Two facts settled the question. First, reasoning-mode models like Claude with extended thinking enabled, OpenAI's o-series, and Gemini's thinking modes already reason internally before producing output. Wrapping their requests in "think step by step" produces redundant reasoning, which costs latency and tokens without improving accuracy. The Wharton June 2025 study quantified this: the improvement effect on reasoning models was limited and response time increased measurably.

Second, standard non-reasoning models still benefit from explicit chain-of-thought on genuinely complex tasks where the answer depends on multi-step inference. The benefit is real but not universal. On retrieval-style tasks, the model knows or it does not; chain-of-thought just lengthens the response.

Task type	Standard model	Reasoning-mode model
Multi-step reasoning	Use chain-of-thought.	Already happening internally. Skip.
Code generation	Sometimes helps for complex logic.	Rarely adds value over the internal thinking.
Format conversion	Usually unnecessary.	Unnecessary.
Factual lookup	Unnecessary.	Unnecessary.
Planning & decomposition	Strongly helps.	Strongly helps even on reasoning models.
Ambiguous spec interpretation	Useful to verify understanding.	Useful to verify understanding.
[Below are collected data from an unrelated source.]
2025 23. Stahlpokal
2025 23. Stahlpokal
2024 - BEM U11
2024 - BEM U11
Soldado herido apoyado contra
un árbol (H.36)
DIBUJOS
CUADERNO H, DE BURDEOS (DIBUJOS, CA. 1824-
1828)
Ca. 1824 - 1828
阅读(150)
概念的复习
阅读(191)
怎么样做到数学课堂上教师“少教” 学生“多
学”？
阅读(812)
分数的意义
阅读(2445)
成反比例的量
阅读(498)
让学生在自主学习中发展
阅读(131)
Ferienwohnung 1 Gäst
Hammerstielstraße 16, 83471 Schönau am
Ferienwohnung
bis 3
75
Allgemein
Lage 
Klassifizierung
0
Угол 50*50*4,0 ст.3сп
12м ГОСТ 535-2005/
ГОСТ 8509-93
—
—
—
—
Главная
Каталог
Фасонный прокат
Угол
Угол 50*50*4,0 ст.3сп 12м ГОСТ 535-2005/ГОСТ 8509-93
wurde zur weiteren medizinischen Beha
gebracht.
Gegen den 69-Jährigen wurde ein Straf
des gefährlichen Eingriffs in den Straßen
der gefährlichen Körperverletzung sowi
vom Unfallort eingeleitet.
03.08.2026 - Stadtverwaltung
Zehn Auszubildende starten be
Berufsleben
The architect's rule: ask the model to think out loud when you actually want to see its reasoning (so you can correct it) or when the task is complex enough that the model needs the scratchpad. Otherwise, ask for the answer. Default to brevity; add chain-of-thought as a deliberate choice, not as superstition.

Section 07 of 13

Section 08

Long-Context Placement: The Instructions-After-Data Rule

When your prompt contains a large context block such as a long document, a codebase excerpt, or many examples, the placement of your operative instructions matters. Multiple Anthropic studies have shown that instructions placed after the data block consistently outperform the same instructions placed before. The mechanism is straightforward: the model attends most strongly to content near the boundaries of its context window, with the very end given the most weight.
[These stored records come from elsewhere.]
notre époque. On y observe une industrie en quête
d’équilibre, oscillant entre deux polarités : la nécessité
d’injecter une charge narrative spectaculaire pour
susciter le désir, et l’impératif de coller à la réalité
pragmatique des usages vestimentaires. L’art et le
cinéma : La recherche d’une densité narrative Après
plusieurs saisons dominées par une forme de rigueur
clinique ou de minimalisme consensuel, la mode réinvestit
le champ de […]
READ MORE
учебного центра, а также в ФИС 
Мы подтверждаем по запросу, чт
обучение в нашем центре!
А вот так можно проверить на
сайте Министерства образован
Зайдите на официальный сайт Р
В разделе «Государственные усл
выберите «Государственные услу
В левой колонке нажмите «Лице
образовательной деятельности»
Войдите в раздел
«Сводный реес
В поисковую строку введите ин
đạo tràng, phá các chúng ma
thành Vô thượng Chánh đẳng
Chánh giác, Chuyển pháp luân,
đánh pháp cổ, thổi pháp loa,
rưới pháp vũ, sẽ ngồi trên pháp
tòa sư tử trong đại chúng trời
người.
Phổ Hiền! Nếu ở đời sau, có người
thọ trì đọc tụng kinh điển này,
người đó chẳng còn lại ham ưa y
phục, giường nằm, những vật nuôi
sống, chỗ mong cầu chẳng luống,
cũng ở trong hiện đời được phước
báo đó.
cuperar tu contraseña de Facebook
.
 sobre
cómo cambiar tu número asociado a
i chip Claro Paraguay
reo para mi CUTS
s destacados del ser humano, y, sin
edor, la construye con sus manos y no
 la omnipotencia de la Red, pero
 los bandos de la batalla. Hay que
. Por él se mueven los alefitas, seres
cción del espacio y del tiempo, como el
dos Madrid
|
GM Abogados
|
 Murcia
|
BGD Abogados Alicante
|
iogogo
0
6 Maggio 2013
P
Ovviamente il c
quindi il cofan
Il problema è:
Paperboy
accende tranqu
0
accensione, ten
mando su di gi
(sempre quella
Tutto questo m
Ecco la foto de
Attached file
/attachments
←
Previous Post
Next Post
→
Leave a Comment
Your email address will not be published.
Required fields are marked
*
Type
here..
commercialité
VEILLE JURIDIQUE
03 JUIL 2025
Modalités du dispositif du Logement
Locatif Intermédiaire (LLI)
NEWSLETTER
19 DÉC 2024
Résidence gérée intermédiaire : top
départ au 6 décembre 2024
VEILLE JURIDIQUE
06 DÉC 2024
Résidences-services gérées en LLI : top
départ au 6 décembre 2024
For shorter prompts (a few hundred tokens), placement matters less because the entire prompt is in the high-attention zone. The rule kicks in around the point where your context block exceeds roughly 2,000 tokens. The longer the context, the more important it becomes to push the instructions to the end.

long-context-template.xml Pattern · Instructions Last

<context>
[Short context paragraph: why this work matters, where it fits.]
</context>

<data>
[The long content. A document, a codebase excerpt, a transcript, a
specification dump. Can be thousands or tens of thousands of tokens.]
</data>

<examples>
[Two or three short examples of the kind of work expected.]
</examples>

<instructions>
[The operative task. What the model should do with the data above.
Keep this section near the end because the model gives it more weight.]
</instructions>

<output_format>
[Exact return shape. Always the last block in the prompt.]
</output_format>

For tasks that involve modifying or extracting from a long document, this ordering can be the difference between a model that follows instructions and a model that produces surface-level paraphrase. It is one of the cheapest, most reliable wins available to a prompt engineer.

Section 08 of 13

Section 09

The Three Maturity Levels of Spec-Driven Development

Spec-driven development is not one practice; it is three, arranged on a maturity curve. Knowing which level your team operates at clarifies which tools and disciplines are appropriate, and prevents the common mistake of adopting a Level 3 tool when your team is not ready to leave Level 1.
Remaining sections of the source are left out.